Another soldier, apparently a sixth member of Green’s former unit in the 502nd Infantry Regiment, was charged on Saturday with dereliction of duty for not reporting the crime in March.
All five were charged with conspiring with Green, who is accused by US prosecutors of going with three others to a house near the checkpoint they were manning outside Mahmudiya, near Baghdad, and of killing a couple and their their younger daughter before raping and killing their other daughter.
A second soldier also took part in the rape, other soldiers involved alleged.
The two other soldiers who went into the house told prosecutors that they did not kill or rape anyone.
The soldiers face further investigation and a hearing to determine whether the evidence merits a court martial.
Documents showed that the rape victim was aged 14, and not over 20 as US officials had said.
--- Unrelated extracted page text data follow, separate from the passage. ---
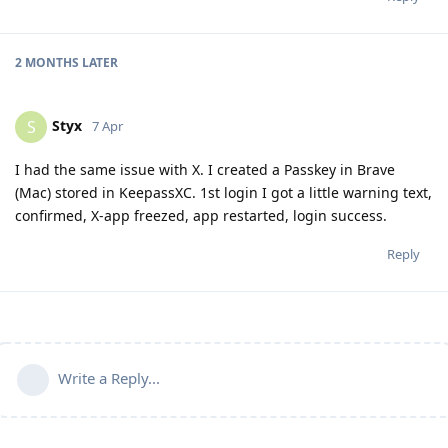
2 MONTHS
LATER
Styx
S
7 Apr
I had the same issue with X. I created a Passkey in Brave
(Mac) stored in KeepassXC. 1st login I got a little warning text,
confirmed, X-app freezed, app restarted, login success.
Reply
Write a Reply...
Court documents had given the raped girl’s estimated age as 25, although US military officials in Iraq say their documents have her as 20.
Her identity card and a copy of her death certificate, however, show that she was only 14. Local officials and relatives had said she was 15 or 16.
Abeer Qasim Hamza al-Janabi was born on August 19, 1991 in Baghdad, according to the identity card, provided to Reuters by a relative.
A copy of her death certificate, dated March 13, gives the same birth date.
She was found at home by a relative on March 12 and had died from “gunshot wounds to the head, with burns”, the death certificate, signed by doctor Wael Habib and a registrar, says.
Abeer’s sister, Hadeel, who died of “several gunshot wounds”, was six.
The killers tried to burn the bodies and house to cover their tracks, relatives and local officials have said.
Nuri al-Maliki, the Iraqi prime minister, has called for a review of US troops’ immunity from prosecution under Iraqi law.